Problem Statement

You are given an integer L. Construct a directed graph that satisfies the conditions below. The graph may contain multiple edges between the same pair of vertices. It can be proved that such a graph always exists.

• The number of vertices, N, is at most 20. The vertices are given ID numbers from 1 to N.
• The number of edges, M, is at most 60. Each edge has an integer length between 0 and 10^6 (inclusive).
• Every edge is directed from the vertex with the smaller ID to the vertex with the larger ID. That is, 1,2,...,N is one possible topological order of the vertices.
• There are exactly L different paths from Vertex 1 to Vertex N. The lengths of these paths are all different, and they are integers between 0 and L-1.

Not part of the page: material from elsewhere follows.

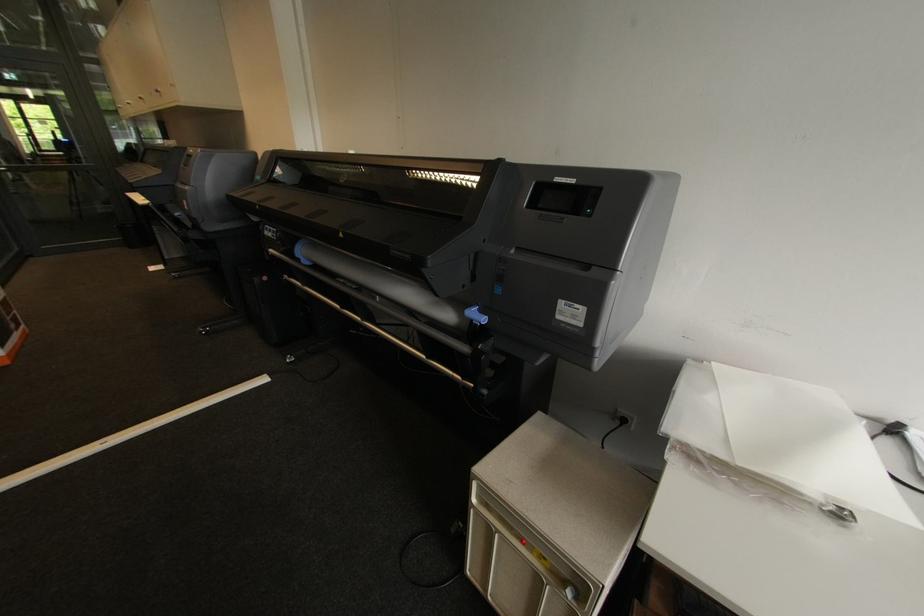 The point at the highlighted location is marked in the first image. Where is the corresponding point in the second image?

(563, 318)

Here, the length of a path is the sum of the lengths of the edges contained in that path, and two paths are considered different when the sets of the edges contained in those paths are different.

Constraints

• 2 \leq L \leq 10^6
• L is an integer.

Sample Input 1

4

Sample Output 1

8 10
1 2 0
2 3 0
3 4 0
1 5 0
2 6 0
3 7 0
4 8 0
5 6 1
6 7 1
7 8 1

In the graph represented by the sample output, there are four paths from Vertex 1 to N=8:

• 1 → 2 → 3 → 4 → 8 with length 0
• 1 → 2 → 3 → 7 → 8 with length 1
• 1 → 2 → 6 → 7 → 8 with length 2
• 1 → 5 → 6 → 7 → 8 with length 3

There are other possible solutions.

Sample Input 2

5

Sample Output 2

5 7
1 2 0
2 3 1
3 4 0
4 5 0
2 4 0
1 3 3
3 5 1